Last but not least, one of the most obvious signs that you’re done with therapy is how you feel going into each session, and how you feel coming out of them. Once you’ve stopped learning, and you aren’t having as many significant revelations, this can mean one of two things: You’ve either learned all you can from this specific therapist, or you’re ready to stop treatment because you’ve progressed as much as you possibly can.

“When a patient is nearing the completion of their treatment, they often report feeling at peace, empowered, and much more confident, which is one of the biggest signs that the patient is ready to close that chapter and start life anew,” says Weinstein. “Having friends and/or family who have commented on your new demeanor speaks to this,” he adds, but the most important thing to take into consideration is how you feel about your progress, and where you’re at in your treatment.

Giphy

So, if you’re at a point where therapy feels unnecessary, and you’re confident that taking a break is the best decision for you, that's great. You should be proud of the work you’ve put in, and the progress you’ve made along the way. It’s a big step, and though it’s certainly something to feel good about, I completely understand if you’re also feeling a little nervous about stopping treatment, if not for any reason other than having to tell your therapist you’re ready to discontinue your sessions — at least, for the time being.

When approaching the subject, keep in mind that your therapist knows you went into therapy with a purpose: to cope through a certain issue, to learn how to deal with similar situations moving forward, and, ultimately, to feel at ease, and confident in yourself. But it's also important to remember that your therapist has a goal in mind, too: to prepare you and get you to a point where you don’t need them anymore. The last thing you or your therapist should want is to foster a kind of dependency, says Dr. Benton, so if you feel you can “start working through day-to-day issues without hands-on guidance,” by all means, she says, “have this discussion.”

Giphy

“Good therapy empowers the client to cope with life on their own,” Dr. Benton tells Elite Daily via email. “An occasional booster session can be useful, and some additional brief therapy (six to eight weeks) when something highly stressful is occurring, but the vast majority of people do not need to be in therapy for months or years.”

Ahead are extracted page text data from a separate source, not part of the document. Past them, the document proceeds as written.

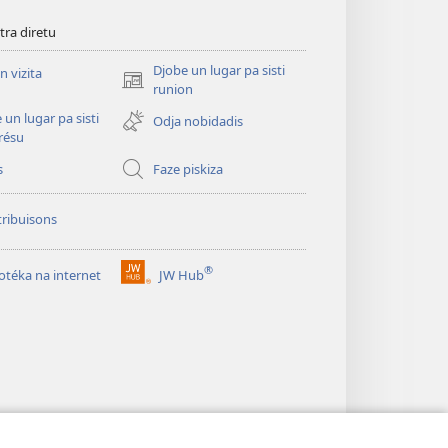
tra diretu
Djobe un lugar pa sisti
n vizita
(abri
runion
un
 un lugar pa sisti
Odja nobidadis
janéla
résu
novu)
s
Faze piskiza
ribuisons
®
iotéka na internet
JW Hub
(abri
un
janéla
novu)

Remember, leaving therapy doesn’t have to be a permanent thing; you can always go back if you feel it’s necessary. You might even consider making it a point to schedule wellness check-ins throughout the few months after treatment ends to make sure everything still feels right. Just make sure you are always putting yourself, and your feelings, first, because at the end of the day, only you know what's best for your mental health.